▶ [Exercise] Below are records; report how many of their lines contain the word "arkitekt", giving only the number.
§ §
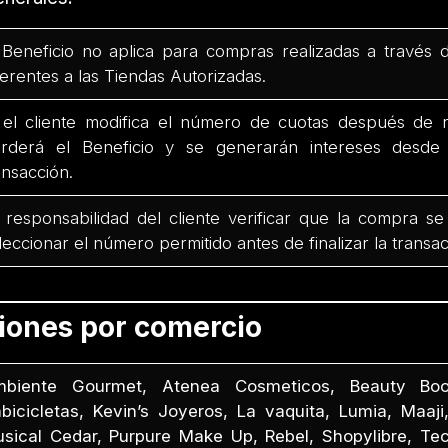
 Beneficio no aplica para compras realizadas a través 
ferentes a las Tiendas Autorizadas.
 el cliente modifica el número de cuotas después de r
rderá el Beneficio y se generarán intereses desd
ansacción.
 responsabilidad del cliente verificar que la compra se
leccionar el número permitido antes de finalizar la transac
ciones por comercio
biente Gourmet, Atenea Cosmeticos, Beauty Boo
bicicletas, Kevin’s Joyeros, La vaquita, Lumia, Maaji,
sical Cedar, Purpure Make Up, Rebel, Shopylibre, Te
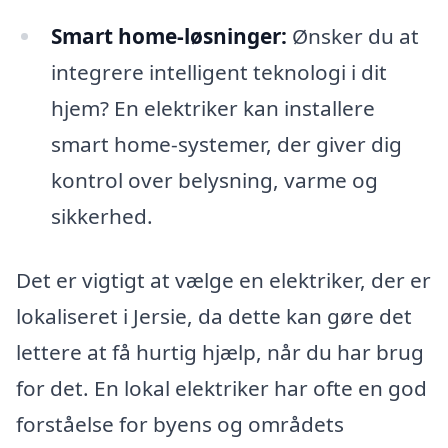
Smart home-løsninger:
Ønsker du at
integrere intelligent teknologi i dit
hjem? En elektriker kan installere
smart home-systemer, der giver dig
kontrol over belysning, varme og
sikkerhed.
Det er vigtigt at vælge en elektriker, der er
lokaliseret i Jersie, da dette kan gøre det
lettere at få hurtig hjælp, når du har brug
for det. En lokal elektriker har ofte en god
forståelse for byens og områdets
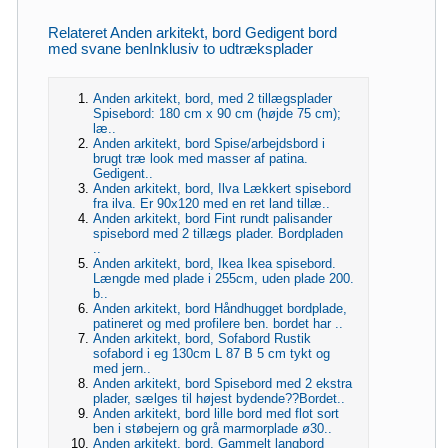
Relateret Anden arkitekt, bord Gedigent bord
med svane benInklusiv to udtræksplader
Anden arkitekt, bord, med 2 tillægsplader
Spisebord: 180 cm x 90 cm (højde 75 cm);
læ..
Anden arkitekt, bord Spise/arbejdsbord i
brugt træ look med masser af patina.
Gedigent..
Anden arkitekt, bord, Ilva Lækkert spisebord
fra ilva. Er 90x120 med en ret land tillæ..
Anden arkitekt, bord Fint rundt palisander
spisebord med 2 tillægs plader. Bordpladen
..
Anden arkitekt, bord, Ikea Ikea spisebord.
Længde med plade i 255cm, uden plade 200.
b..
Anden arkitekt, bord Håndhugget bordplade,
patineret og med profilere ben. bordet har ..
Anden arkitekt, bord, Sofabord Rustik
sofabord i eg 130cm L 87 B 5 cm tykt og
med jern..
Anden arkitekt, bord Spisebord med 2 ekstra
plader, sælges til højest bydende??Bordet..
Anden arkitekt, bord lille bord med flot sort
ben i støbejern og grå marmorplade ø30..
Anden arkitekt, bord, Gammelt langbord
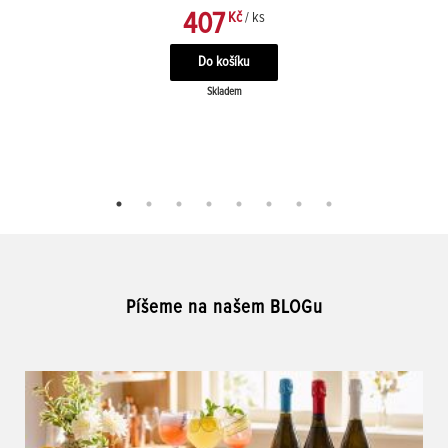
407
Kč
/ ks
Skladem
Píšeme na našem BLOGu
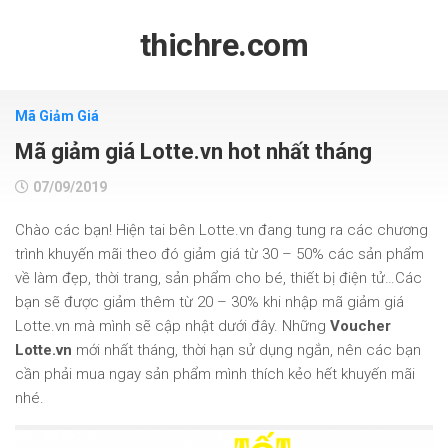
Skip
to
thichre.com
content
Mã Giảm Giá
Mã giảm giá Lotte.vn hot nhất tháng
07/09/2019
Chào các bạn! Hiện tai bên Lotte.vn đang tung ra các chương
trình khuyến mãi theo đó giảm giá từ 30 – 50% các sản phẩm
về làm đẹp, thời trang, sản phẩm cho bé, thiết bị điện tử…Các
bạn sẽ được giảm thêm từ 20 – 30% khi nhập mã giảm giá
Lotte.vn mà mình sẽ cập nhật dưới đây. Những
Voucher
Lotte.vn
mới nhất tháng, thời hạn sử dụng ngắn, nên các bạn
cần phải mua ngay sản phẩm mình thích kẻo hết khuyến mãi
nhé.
§ §
▶ [Solution to this task] 11